How do returns become so ugly from 2010?

Hi - the 2 screenshorts below are for the exact same strategy - the first backtest covers 2000-2020; the second - a subperiod - from 2010 to 2020.

Why is it that the second image shows such poor performance whilst in the first, the 2010 to 2020 period still appears to be encouraging?

The question I guess is not one about a “market regime change” but more so about the maths behind the graphs?

If you looked at image 1, I would invest in the strategy (it shows a clear uptrend throughout); image 2 would be discouraging.

This is the case with a number of screens.

Thanks



It’s not good. The top one returned over 100% since 2010, the bottom one has a loss.

For one they are buying different stocks. You can tell just by looking at the #Pos charts : they are different. Assuming it’s the same screen then the only explanation is the different starting date combined with your 3 month rebalance period (a shorter rebal freq would produce more similar results with high turnover). This is a tell tale sign of curve fitting.

On top of that the screen sometimes buys 1 stock, sometimes 20. Without a limit for “Max Pos %” you could be putting all your money in few stocks during some periods. This can cause massive differences.

Bottom line you are looking at two possible outcomes of many, with the top probably being the best possible. I would not trust a system that produces wildly different results just because of the starting date.
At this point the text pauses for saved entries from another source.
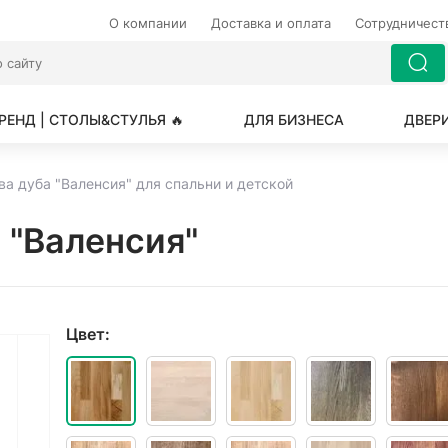
О компании
Доставка и оплата
Сотрудничес
РЕНД | СТОЛЫ&СТУЛЬЯ 🔥
ДЛЯ БИЗНЕСА
ДВЕР
ва дуба "Валенсия" для спальни и детской
 "Валенсия"
Цвет:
Yes, something is very much different between the 2. The most recent rebalance on the top screen shows 6 stocks. The bottom screen shows 12 stocks.

The other big problem with long rebalance points (looks like 3 months rebalance based on bars at bottom) can be illustrated with a momentum signal.

You want high momentum stocks. You rebalance every 3 months. Your momentum signal is something like a trailing 6 or 9 months return.

One screen may rebalance one week into a market shock. You are holding things like high tech and super growth stocks. Your market timing signal saves you from the majority of the loss. You buy back in 3 months later and are holding quasi-momentum stocks which are bouncing back good.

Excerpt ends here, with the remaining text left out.